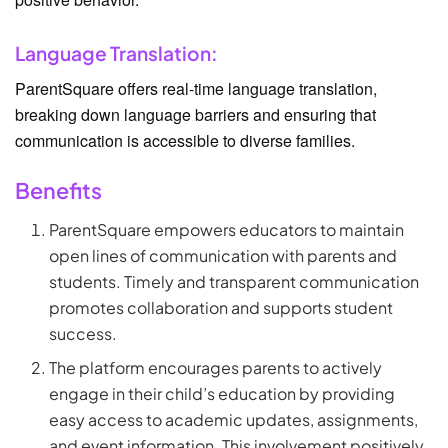
Language Translation:
ParentSquare offers real-time language translation,
breaking down language barriers and ensuring that
communication is accessible to diverse families.
Benefits
ParentSquare empowers educators to maintain
open lines of communication with parents and
students. Timely and transparent communication
promotes collaboration and supports student
success.
The platform encourages parents to actively
engage in their child’s education by providing
easy access to academic updates, assignments,
and event information. This involvement positively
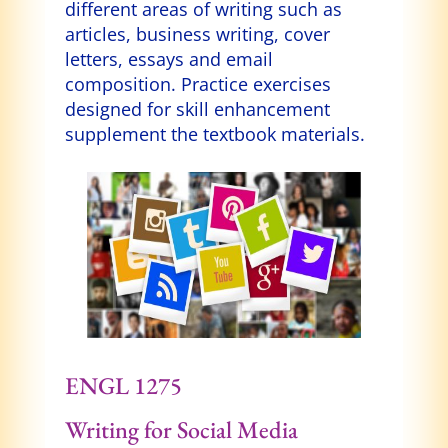
different areas of writing such as
articles, business writing, cover
letters, essays and email
composition. Practice exercises
designed for skill enhancement
supplement the textbook materials.
ENGL 1275
Writing for Social Media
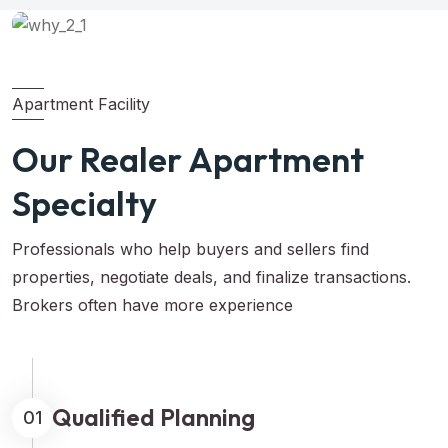
Apartment Facility
Our Realer Apartment
Specialty
Professionals who help buyers and sellers find
properties, negotiate deals, and finalize transactions.
Brokers often have more experience
Qualified Planning
01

========================

Exercise directions
Leave the pictures out and reproduce every record above exactly.

Solution
Language Translation:
ParentSquare offers real-time language translation,
breaking down language barriers and ensuring that
communication is accessible to diverse families.
Benefits
ParentSquare empowers educators to maintain
open lines of communication with parents and
students. Timely and transparent communication
promotes collaboration and supports student
success.
The platform encourages parents to actively
engage in their child’s education by providing
easy access to academic updates, assignments,
and event information. This involvement positively
different areas of writing such as
articles, business writing, cover
letters, essays and email
composition. Practice exercises
designed for skill enhancement
supplement the textbook materials.
ENGL 1275
Writing for Social Media
Apartment Facility
Our Realer Apartment
Specialty
Professionals who help buyers and sellers find
properties, negotiate deals, and finalize transactions.
Brokers often have more experience
Qualified Planning
01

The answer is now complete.